Programmable Unijunction Transistors (PUT) Information

PUTProgrammable unijunction transistors (PUT) are three-terminal thyristors that are triggered into conduction when the voltage at the anode exceeds the voltage at the gate. The PUT is similar to the unijunction transistor (UJT), but its intrinsic standoff ratio can be set by two external resistors. Hence, the name "programmable" is used. A PUT is a more advanced version of a UJT. In a PUT, operating characteristics such as base-to-base resistance, intrinsic standoff voltage, valley current, and peak current can be programmed by setting the values of two external resistors.


Applications for PUTs include:

  • thyristor triggers
  • oscillators
  • pulse
  • timing circuits with frequencies up to 10 kHz

An integrated circuit can include not only an integrated circuit chip, but also a circuit transistor such as a PUT.

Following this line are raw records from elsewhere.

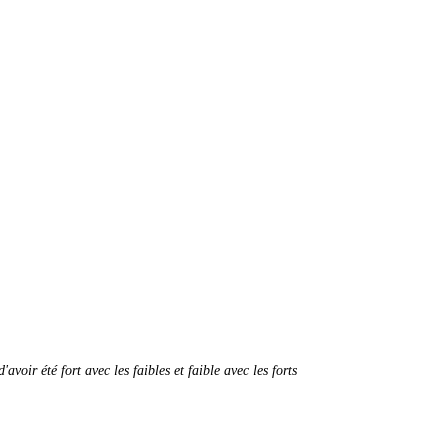
oir été fort avec les faibles et faible avec les forts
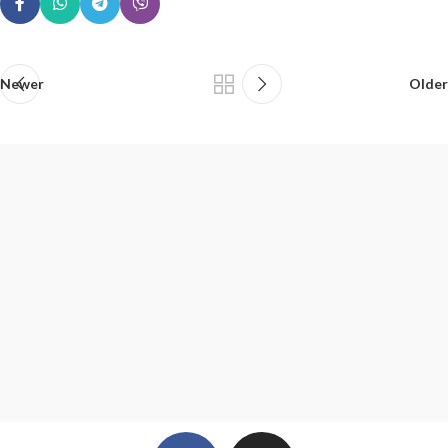
Newer
Older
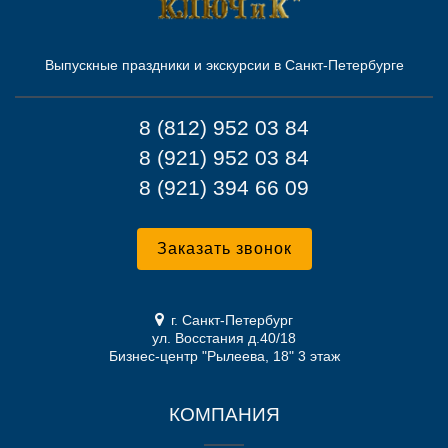
Выпускные праздники и экскурсии в Санкт-Петербурге
8 (812) 952 03 84
8 (921) 952 03 84
8 (921) 394 66 09
Заказать звонок
г. Санкт-Петербург
ул. Восстания д.40/18
Бизнес-центр "Рылеева, 18" 3 этаж
КОМПАНИЯ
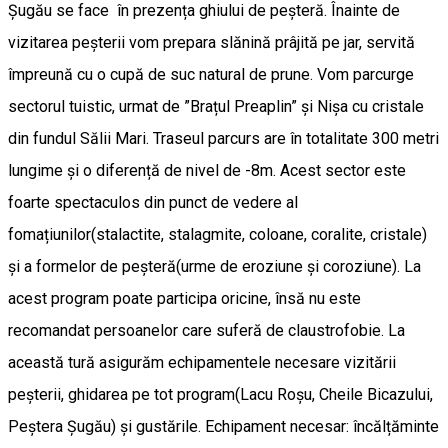
Șugău se face în prezența ghiului de peșteră. Înainte de
vizitarea peșterii vom prepara slănină prâjită pe jar, servită
împreună cu o cupă de suc natural de prune. Vom parcurge
sectorul tuistic, urmat de ”Brațul Preaplin” și Nișa cu cristale
din fundul Sălii Mari. Traseul parcurs are în totalitate 300 metri
lungime și o diferență de nivel de -8m. Acest sector este
foarte spectaculos din punct de vedere al
fomațiunilor(stalactite, stalagmite, coloane, coralite, cristale)
și a formelor de peșteră(urme de eroziune și coroziune). La
acest program poate participa oricine, însă nu este
recomandat persoanelor care suferă de claustrofobie. La
această tură asigurăm echipamentele necesare vizitării
peșterii, ghidarea pe tot program(Lacu Roșu, Cheile Bicazului,
Peștera Șugău) și gustările. Echipament necesar: încălțăminte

Performance specifications for PUT include:

  • peak current (with RG of 10K ohms and 1M ohms)
  • valley current (with RG of 10K ohms and 1M ohms)
  • gate-to-cathode forward voltage
  • gate-to-cathode reverse voltage
  • gate-to-anode reverse voltage
  • anode-to-cathode voltage
  • peak non-repetitive forward current
  • peak repetitive forward current
  • peak repetitive forward current
  • DC forward anode current
  • DC gate current
  • power dissipation
  • storage temperature
  • operating junction temperature

PUTs can be packaged individually or in standard packaging for high-volume requirements, such as automatic insertion equipment.

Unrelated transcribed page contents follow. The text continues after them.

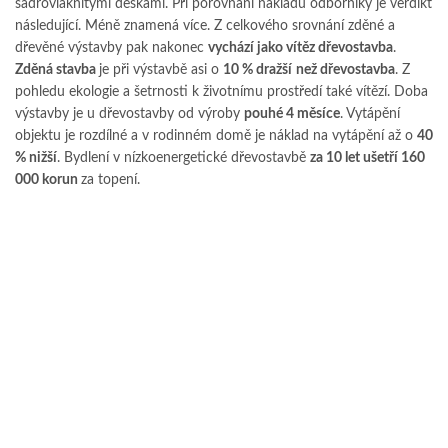
sádrovláknitými deskami. Při porovnání nákladů odborníky je verdikt
následující. Méně znamená více. Z celkového srovnání zděné a
dřevěné výstavby pak nakonec
vychází jako vítěz dřevostavba
.
Zděná stavba
je při výstavbě asi o
10 % dražší
než dřevostavba
. Z
pohledu ekologie a šetrnosti k životnímu prostředí také vítězí. Doba
výstavby je u dřevostavby od výroby
pouhé 4 měsíce
. Vytápění
objektu je rozdílné a v rodinném domě je náklad na vytápění až o
40
% nižší
. Bydlení v nízkoenergetické dřevostavbě
za 10 let ušetří 160
000 korun
za topení.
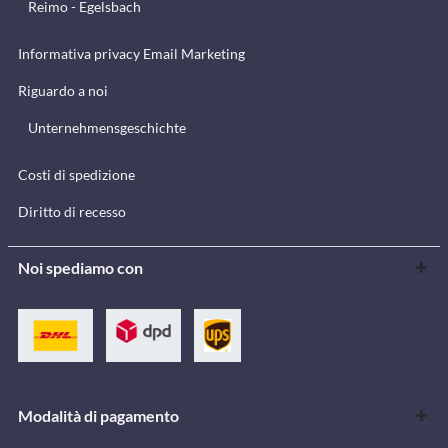
Reimo - Egelsbach
Informativa privacy Email Marketing
Riguardo a noi
Unternehmensgeschichte
Costi di spedizione
Diritto di recesso
Noi spediamo con
Modalità di pagamento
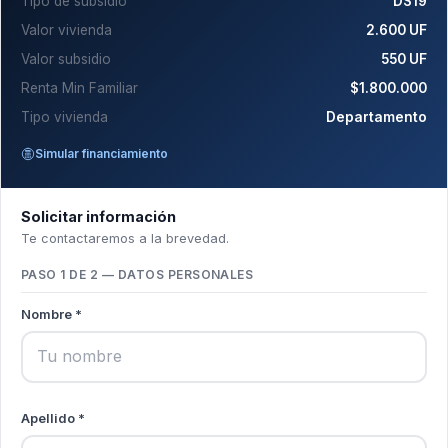
Tipo de subsidio
DS19
Valor vivienda
2.600 UF
Valor subsidio
550 UF
Renta Min Familiar
$1.800.000
Tipo vivienda
Departamento
Simular financiamiento
Solicitar información
Te contactaremos a la brevedad.
PASO 1 DE 2 — DATOS PERSONALES
Nombre *
Apellido *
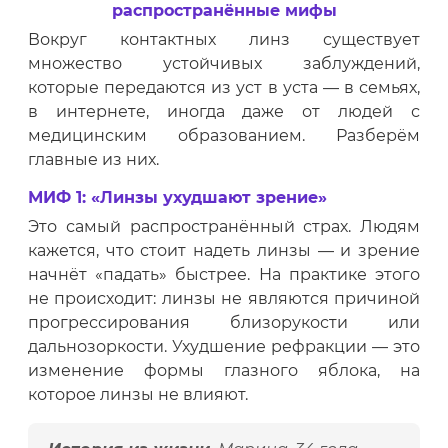
распространённые мифы
Вокруг контактных линз существует
множество устойчивых заблуждений,
которые передаются из уст в уста — в семьях,
в интернете, иногда даже от людей с
медицинским образованием. Разберём
главные из них.
МИФ 1: «Линзы ухудшают зрение»
Это самый распространённый страх. Людям
кажется, что стоит надеть линзы — и зрение
начнёт «падать» быстрее. На практике этого
не происходит: линзы не являются причиной
прогрессирования близорукости или
дальнозоркости. Ухудшение рефракции — это
изменение формы глазного яблока, на
которое линзы не влияют.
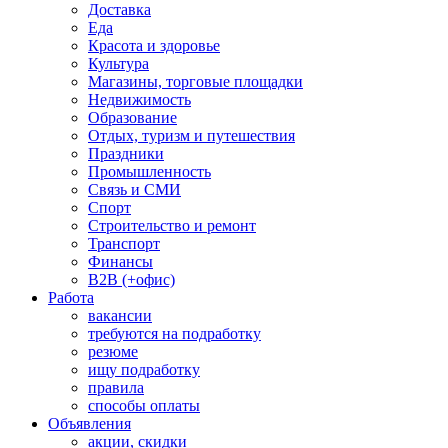
Доставка
Еда
Красота и здоровье
Культура
Магазины, торговые площадки
Недвижимость
Образование
Отдых, туризм и путешествия
Праздники
Промышленность
Связь и СМИ
Спорт
Строительство и ремонт
Транспорт
Финансы
B2B (+офис)
Работа
вакансии
требуются на подработку
резюме
ищу подработку
правила
способы оплаты
Объявления
акции, скидки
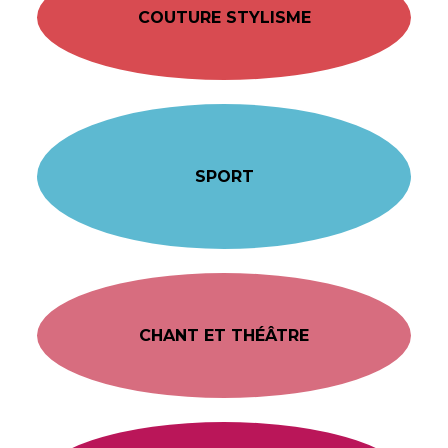
COUTURE STYLISME
SPORT
CHANT ET THÉÂTRE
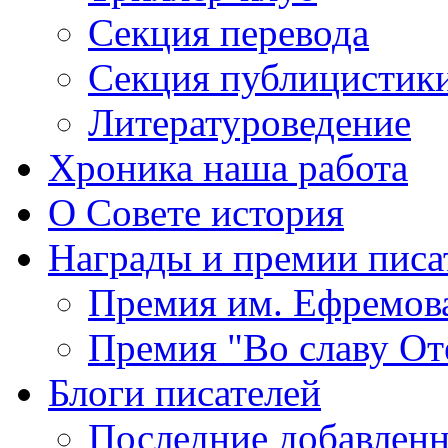
Секция
перевода
Секция
публицистик
Литературоведение
Хроника
наша работа
О Совете
история
Награды
и премии писа
Премия
им. Ефремов
Премия
"Во славу От
Блоги
писателей
Последние
добавленн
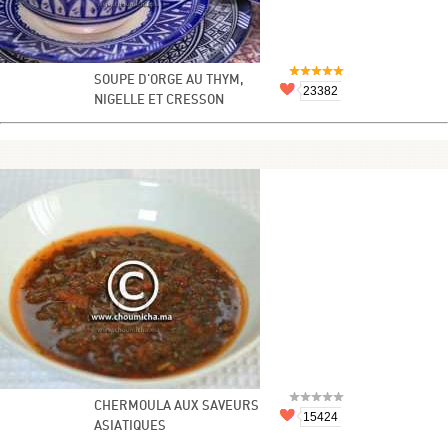
SOUPE D'ORGE AU THYM,
23382
NIGELLE ET CRESSON
CHERMOULA AUX SAVEURS
15424
ASIATIQUES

PUTs that meet U.S. military specifications (MIL-SPEC) are manufactured according to standards described in MIL-STD-750 (Test Method Standard for Semiconductor Devices) and MIL-HDBK-6100 (Military Handbook, List of Case Outlines and Dimensions for Discrete Semiconductor Devices). Like other components made of semiconductor material, PUTs that are marketed in European Union (EU) nations should be manufactured in compliance with the Restriction of Hazardous Substances (RoHS) and Waste Electrical and Electronic Equipment (WEEE) directives. RoHS requires all manufacturers of electronic and electrical equipment sold in Europe to demonstrate that their products contain only minimal levels of the following hazardous substances: lead, mercury, cadmium, hexavalent chromium, polybrominated biphenyl, and polybrominated diphenyl ether. By definition, lead-free devices contain less than 1,000 ppm lead by weight.